Task statement:
Your copy should hold only the lines from the one with "Bitte wählen Sie eine Ka" to the one with "koşullarının güçlü olması gerekmektedir.", both included, each exactly as it stands below, with no pictures.

Collected data:
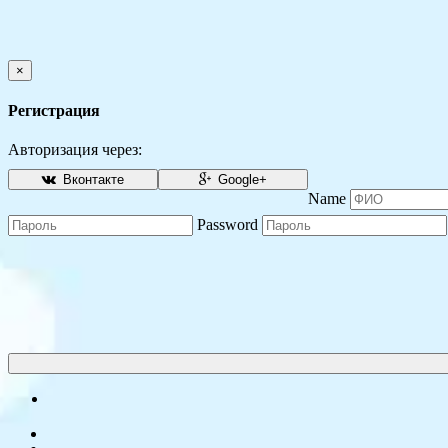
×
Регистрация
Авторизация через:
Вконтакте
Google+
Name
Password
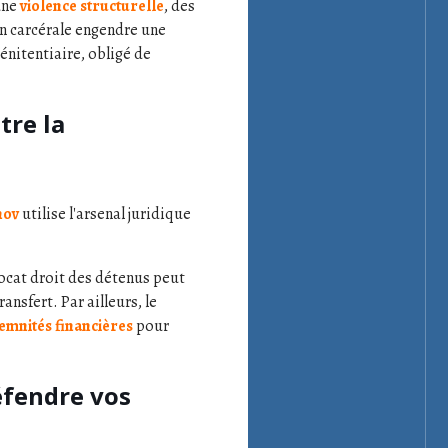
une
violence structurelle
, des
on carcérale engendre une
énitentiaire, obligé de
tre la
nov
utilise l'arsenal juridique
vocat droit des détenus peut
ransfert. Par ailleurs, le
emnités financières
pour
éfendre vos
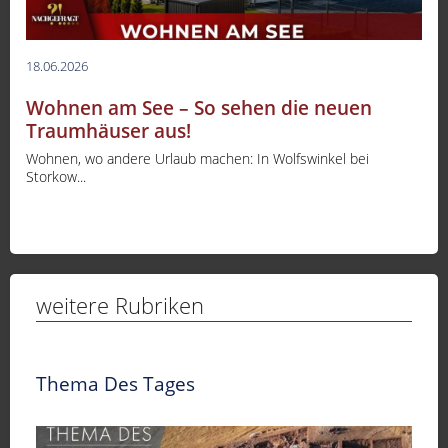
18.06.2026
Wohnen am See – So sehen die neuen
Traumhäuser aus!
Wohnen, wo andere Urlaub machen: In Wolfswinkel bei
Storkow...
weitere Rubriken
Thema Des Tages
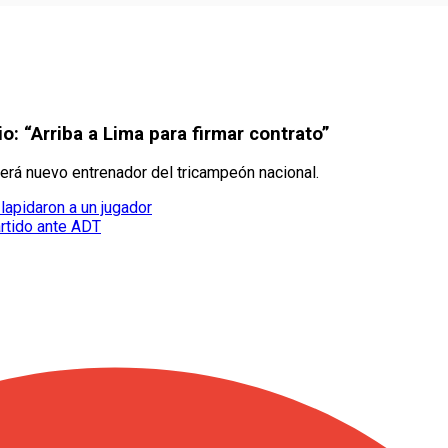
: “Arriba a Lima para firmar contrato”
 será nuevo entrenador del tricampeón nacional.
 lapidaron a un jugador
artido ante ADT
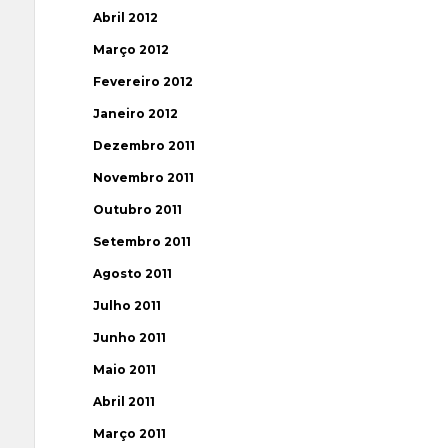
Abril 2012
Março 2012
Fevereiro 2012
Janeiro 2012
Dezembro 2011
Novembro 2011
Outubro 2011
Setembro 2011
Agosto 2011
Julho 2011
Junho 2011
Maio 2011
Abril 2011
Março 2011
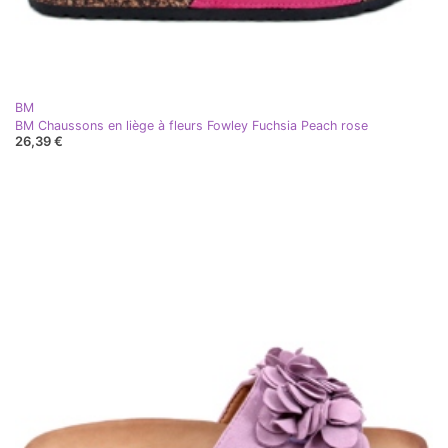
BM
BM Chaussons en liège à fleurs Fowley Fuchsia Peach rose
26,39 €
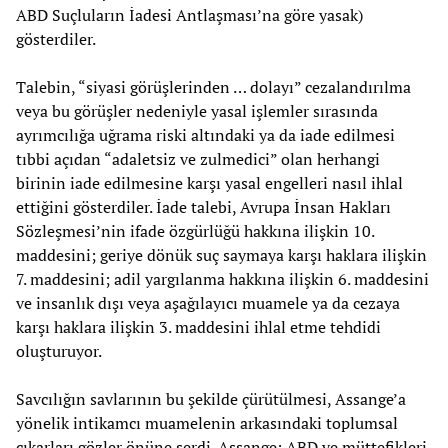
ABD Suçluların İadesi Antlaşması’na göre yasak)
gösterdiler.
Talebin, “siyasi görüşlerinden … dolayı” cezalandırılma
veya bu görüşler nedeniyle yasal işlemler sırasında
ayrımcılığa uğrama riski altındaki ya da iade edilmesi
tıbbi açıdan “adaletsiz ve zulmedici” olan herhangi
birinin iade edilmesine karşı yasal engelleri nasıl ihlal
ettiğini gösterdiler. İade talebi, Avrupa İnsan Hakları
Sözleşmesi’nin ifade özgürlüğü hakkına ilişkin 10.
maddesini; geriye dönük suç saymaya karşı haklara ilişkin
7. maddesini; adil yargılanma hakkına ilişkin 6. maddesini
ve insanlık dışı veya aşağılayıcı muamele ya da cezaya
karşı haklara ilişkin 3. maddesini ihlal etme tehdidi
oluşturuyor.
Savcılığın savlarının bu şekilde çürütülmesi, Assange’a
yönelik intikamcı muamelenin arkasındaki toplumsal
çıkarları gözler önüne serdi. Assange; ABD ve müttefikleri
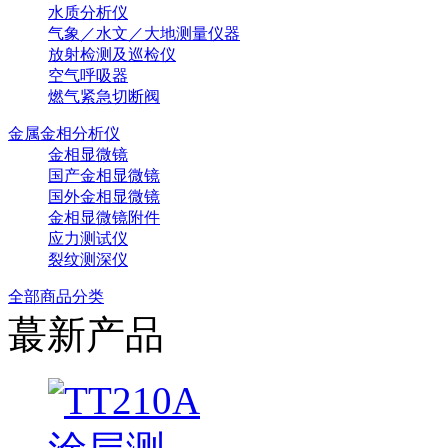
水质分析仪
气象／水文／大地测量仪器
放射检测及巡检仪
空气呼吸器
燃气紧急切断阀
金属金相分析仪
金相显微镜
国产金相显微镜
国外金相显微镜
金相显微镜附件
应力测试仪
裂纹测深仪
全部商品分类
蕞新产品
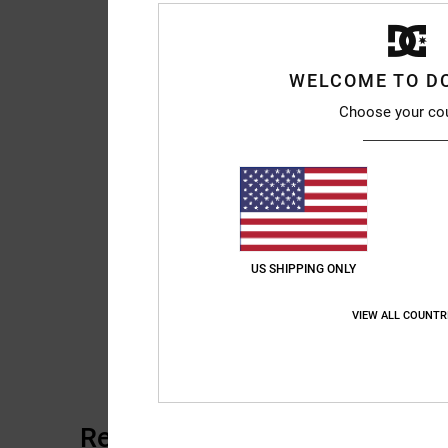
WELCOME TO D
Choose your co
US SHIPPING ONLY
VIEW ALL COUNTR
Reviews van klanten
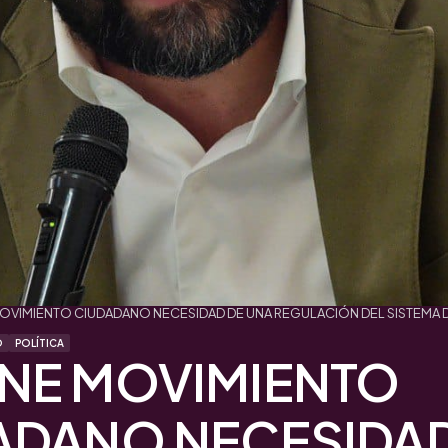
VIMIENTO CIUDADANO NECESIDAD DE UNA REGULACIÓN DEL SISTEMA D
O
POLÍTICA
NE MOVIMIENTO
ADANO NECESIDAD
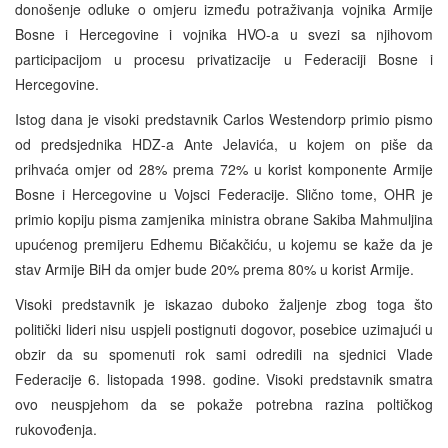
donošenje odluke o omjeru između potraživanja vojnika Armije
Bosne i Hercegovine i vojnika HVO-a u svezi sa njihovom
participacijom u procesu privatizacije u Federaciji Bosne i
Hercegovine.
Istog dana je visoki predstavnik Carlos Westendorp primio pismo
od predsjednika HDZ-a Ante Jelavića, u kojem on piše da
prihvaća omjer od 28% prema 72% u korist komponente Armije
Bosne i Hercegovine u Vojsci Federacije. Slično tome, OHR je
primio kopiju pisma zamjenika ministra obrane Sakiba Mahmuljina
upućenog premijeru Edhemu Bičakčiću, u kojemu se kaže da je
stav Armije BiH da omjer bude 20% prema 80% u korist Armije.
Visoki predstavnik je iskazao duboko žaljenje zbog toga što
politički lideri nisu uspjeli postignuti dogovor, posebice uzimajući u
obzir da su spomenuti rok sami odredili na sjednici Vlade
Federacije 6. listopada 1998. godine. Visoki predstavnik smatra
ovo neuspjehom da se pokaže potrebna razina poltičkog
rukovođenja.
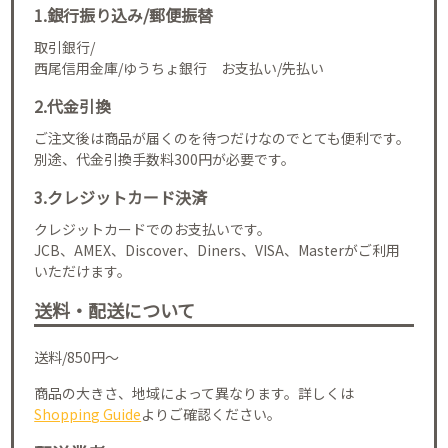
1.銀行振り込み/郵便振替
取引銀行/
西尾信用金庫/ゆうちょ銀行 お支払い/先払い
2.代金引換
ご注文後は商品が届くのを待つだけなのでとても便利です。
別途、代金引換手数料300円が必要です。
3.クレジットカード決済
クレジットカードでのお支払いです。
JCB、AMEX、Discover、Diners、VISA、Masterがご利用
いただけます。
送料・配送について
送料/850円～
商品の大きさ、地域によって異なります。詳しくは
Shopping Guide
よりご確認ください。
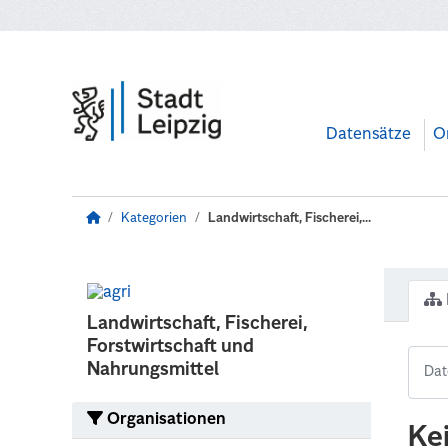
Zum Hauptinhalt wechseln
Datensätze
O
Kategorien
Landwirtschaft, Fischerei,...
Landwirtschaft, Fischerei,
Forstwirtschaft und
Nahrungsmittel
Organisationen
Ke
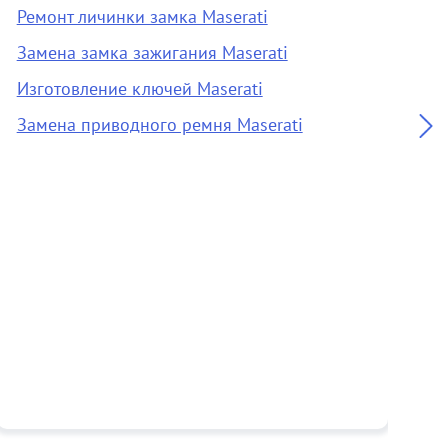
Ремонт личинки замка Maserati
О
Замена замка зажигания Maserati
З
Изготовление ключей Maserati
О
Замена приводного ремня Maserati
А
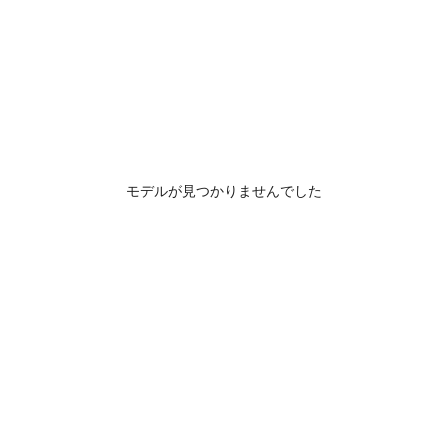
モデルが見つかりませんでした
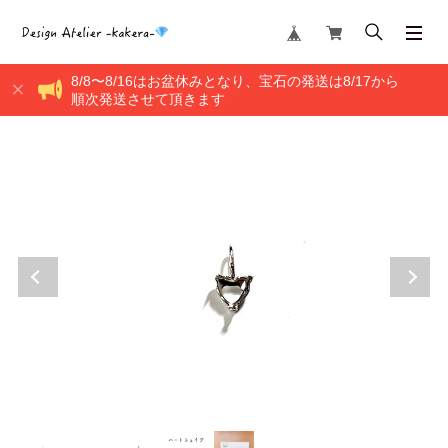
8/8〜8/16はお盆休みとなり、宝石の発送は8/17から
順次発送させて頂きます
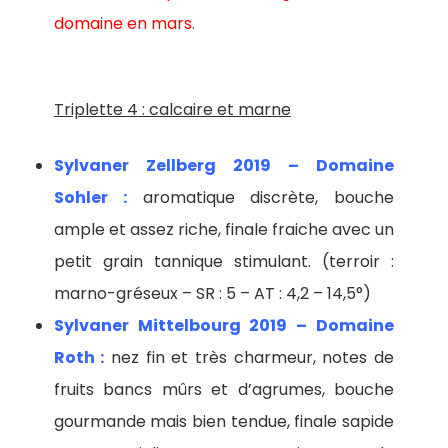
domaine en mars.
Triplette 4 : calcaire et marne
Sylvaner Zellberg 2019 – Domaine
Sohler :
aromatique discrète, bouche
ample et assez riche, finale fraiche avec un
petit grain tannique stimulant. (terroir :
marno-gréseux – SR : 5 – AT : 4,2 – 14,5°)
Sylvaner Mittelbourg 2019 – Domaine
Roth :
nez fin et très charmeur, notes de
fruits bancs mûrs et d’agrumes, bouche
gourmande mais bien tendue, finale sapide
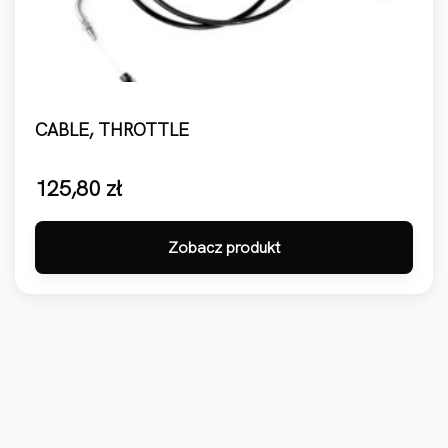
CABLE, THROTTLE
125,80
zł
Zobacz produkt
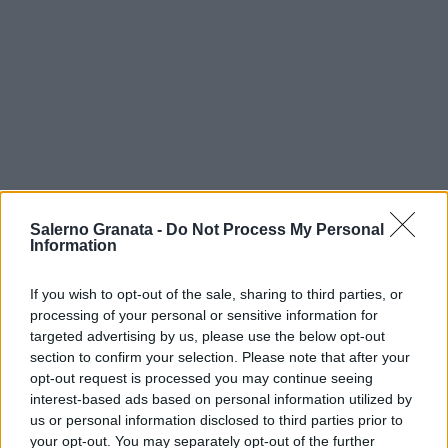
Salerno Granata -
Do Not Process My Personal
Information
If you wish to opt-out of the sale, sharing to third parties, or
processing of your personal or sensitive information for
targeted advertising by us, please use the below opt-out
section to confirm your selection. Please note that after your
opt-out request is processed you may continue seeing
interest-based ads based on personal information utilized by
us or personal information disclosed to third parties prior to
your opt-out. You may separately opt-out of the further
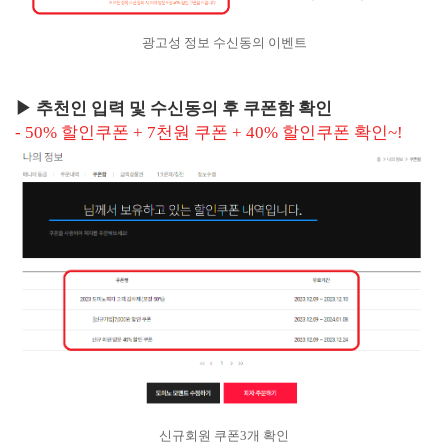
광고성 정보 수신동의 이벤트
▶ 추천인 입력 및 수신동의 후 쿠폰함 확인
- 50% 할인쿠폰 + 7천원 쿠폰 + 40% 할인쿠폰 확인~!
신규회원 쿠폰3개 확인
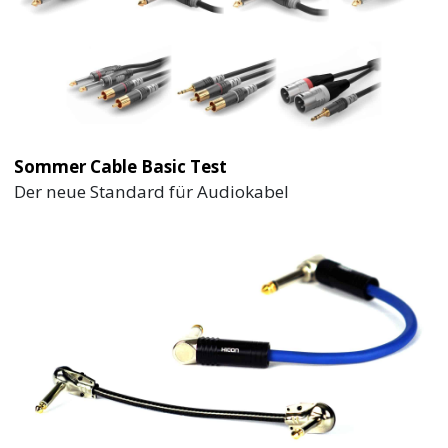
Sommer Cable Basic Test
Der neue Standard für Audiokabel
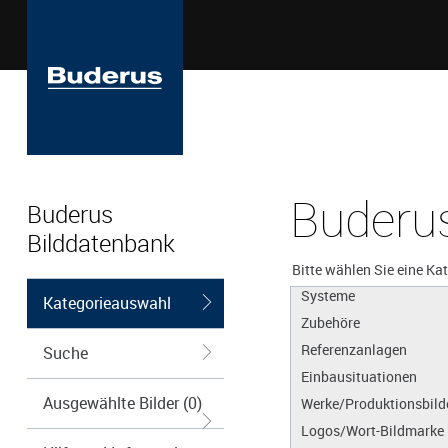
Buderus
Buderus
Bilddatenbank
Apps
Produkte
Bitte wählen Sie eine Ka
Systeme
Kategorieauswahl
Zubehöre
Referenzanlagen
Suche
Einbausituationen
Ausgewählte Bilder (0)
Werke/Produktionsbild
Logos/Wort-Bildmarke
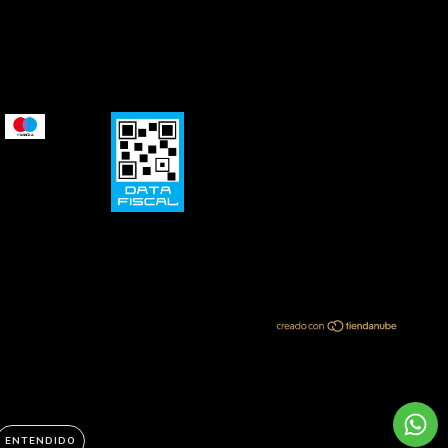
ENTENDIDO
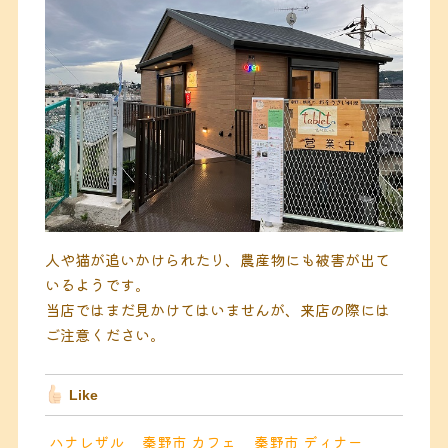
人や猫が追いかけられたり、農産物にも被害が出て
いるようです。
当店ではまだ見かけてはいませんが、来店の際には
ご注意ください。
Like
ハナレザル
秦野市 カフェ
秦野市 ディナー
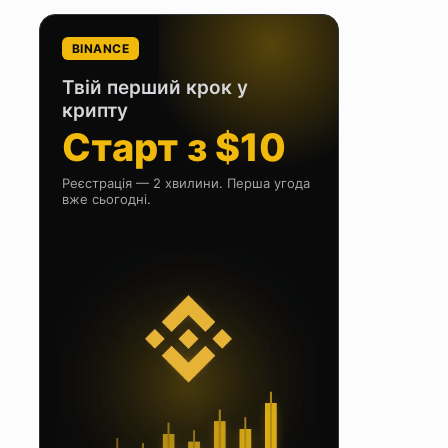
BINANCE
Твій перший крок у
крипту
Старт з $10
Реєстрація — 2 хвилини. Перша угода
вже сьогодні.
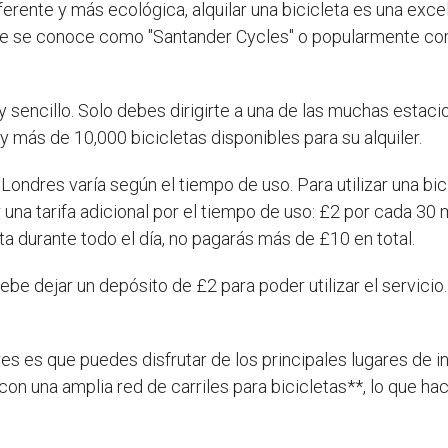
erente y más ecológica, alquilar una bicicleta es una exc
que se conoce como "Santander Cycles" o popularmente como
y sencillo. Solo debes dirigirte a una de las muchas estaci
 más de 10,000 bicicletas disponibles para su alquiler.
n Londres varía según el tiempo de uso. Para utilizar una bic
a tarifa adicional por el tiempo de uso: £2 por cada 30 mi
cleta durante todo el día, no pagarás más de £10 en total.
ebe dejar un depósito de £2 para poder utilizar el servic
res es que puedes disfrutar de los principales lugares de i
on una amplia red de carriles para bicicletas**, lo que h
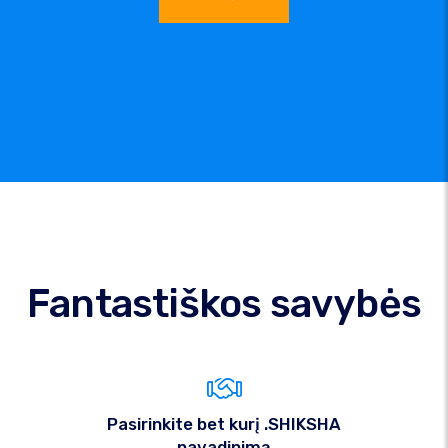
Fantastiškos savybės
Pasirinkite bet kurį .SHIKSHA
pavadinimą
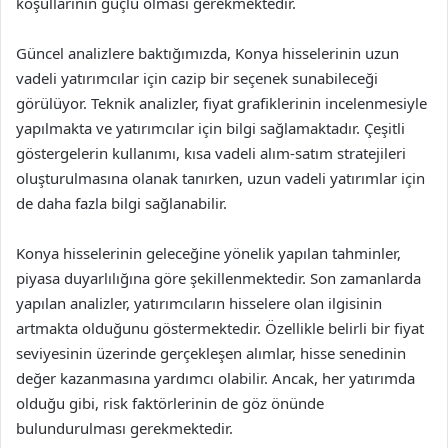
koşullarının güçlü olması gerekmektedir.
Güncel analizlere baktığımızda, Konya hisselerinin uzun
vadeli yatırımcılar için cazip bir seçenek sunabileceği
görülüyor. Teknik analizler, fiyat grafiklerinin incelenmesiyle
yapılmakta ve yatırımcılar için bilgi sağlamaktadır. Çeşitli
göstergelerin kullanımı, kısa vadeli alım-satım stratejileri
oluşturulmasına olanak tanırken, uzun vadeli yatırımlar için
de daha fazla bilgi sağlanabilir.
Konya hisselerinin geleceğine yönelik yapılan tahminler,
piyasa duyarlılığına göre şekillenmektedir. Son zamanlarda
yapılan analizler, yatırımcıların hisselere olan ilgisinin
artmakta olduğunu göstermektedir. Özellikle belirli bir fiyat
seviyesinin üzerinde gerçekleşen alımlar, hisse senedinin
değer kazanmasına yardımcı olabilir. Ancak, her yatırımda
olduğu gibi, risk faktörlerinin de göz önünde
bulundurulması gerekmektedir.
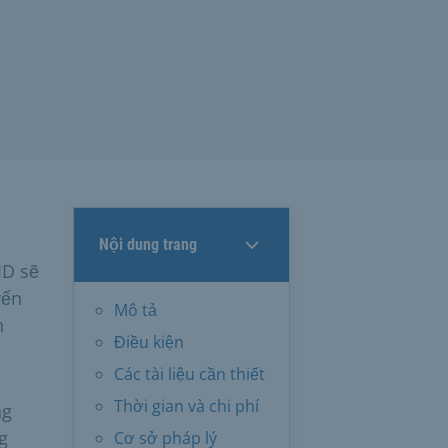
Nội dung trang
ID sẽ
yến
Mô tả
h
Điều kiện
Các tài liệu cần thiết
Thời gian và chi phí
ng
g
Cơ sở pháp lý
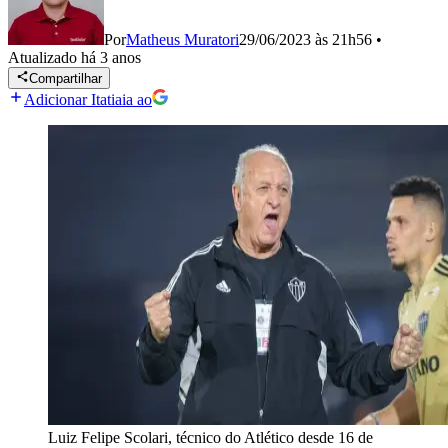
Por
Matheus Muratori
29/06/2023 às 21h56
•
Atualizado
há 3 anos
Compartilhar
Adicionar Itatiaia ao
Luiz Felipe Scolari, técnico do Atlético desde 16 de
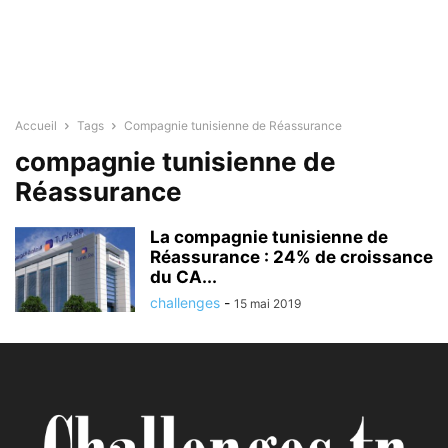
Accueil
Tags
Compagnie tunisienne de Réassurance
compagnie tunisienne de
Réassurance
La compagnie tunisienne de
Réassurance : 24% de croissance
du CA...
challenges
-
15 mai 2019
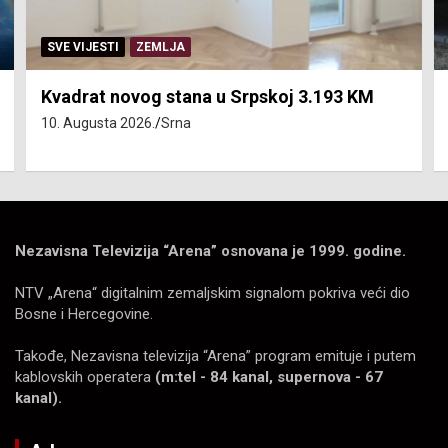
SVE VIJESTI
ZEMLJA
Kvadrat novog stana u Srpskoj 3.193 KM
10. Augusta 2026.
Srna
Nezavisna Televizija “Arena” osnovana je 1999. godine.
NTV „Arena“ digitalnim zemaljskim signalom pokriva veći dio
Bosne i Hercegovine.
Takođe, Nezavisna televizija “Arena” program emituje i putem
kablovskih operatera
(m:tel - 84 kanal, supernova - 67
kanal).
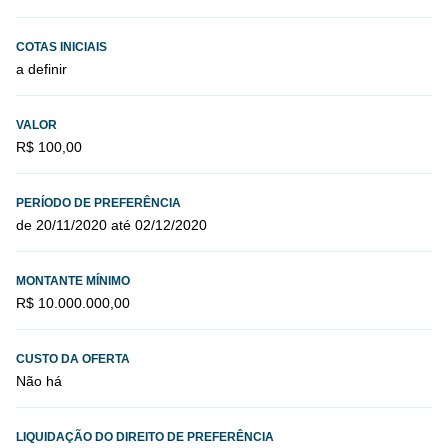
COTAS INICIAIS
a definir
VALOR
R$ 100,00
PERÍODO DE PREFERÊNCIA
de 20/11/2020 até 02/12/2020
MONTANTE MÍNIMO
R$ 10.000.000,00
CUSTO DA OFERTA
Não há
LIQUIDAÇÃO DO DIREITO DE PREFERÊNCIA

Result:
Bitte wählen Sie eine Ka
Systeme
Kategorieauswahl
Zubehöre
Referenzanlagen
Suche
Einbausituationen
Ausgewählte Bilder (0)
Werke/Produktionsbild
Logos/Wort-Bildmarke
ENTENDIDO
人や猫が追いかけられたり、農産物にも被害が出て
いるようです。
当店ではまだ見かけてはいませんが、来店の際には
ご注意ください。
Like
ハナレザル
秦野市 カフェ
秦野市 ディナー
BINANCE
Твій перший крок у
крипту
Старт з $10
Реєстрація — 2 хвилини. Перша угода
вже сьогодні.
erente y más ecológica, alquilar una bicicleta es una exc
que se conoce como "Santander Cycles" o popularmente como
y sencillo. Solo debes dirigirte a una de las muchas estaci
 más de 10,000 bicicletas disponibles para su alquiler.
n Londres varía según el tiempo de uso. Para utilizar una bic
a tarifa adicional por el tiempo de uso: £2 por cada 30 mi
cleta durante todo el día, no pagarás más de £10 en total.
ebe dejar un depósito de £2 para poder utilizar el servic
res es que puedes disfrutar de los principales lugares de i
on una amplia red de carriles para bicicletas**, lo que h
Fantastiškos savybės
Pasirinkite bet kurį .SHIKSHA
pavadinimą
koşullarının güçlü olması gerekmektedir.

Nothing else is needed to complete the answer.